▸ **TASK TO CARRY OUT**
Without the pictures, set down every line of the data exactly.

Collected data entries
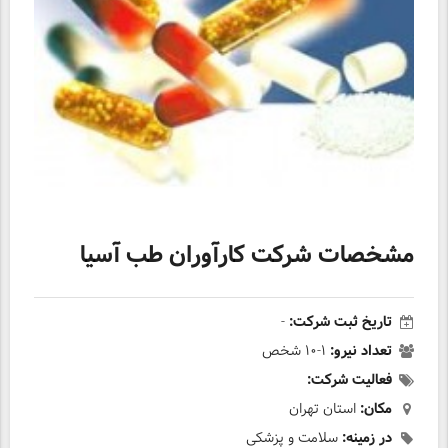
مشخصات شرکت کارآوران طب آسیا
تاریخ ثبت شرکت:
-
تعداد نیرو:
۱-۱۰ شخص
فعالیت شرکت:
مکان:
استان تهران
در زمینه:
سلامت و پزشکی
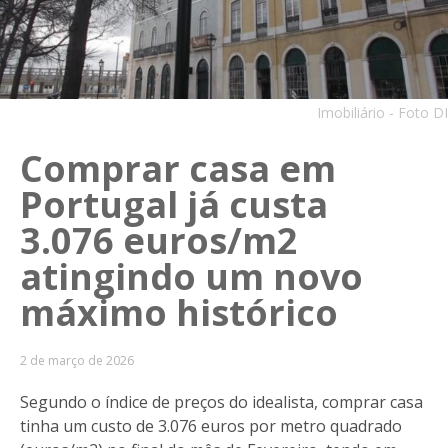
Imobiliário - Foto DI
Comprar casa em
Portugal já custa
3.076 euros/m2
atingindo um novo
máximo histórico
2 de março de 2026
Segundo o índice de preços do idealista, comprar casa
tinha um custo de 3.076 euros por metro quadrado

▸ **RESPONSE TO THIS TASK**
مشخصات شرکت کارآوران طب آسیا
تاریخ ثبت شرکت:
-
تعداد نیرو:
۱-۱۰ شخص
فعالیت شرکت:
مکان:
استان تهران
در زمینه:
سلامت و پزشکی
Imobiliário - Foto DI
Comprar casa em
Portugal já custa
3.076 euros/m2
atingindo um novo
máximo histórico
2 de março de 2026
Segundo o índice de preços do idealista, comprar casa
tinha um custo de 3.076 euros por metro quadrado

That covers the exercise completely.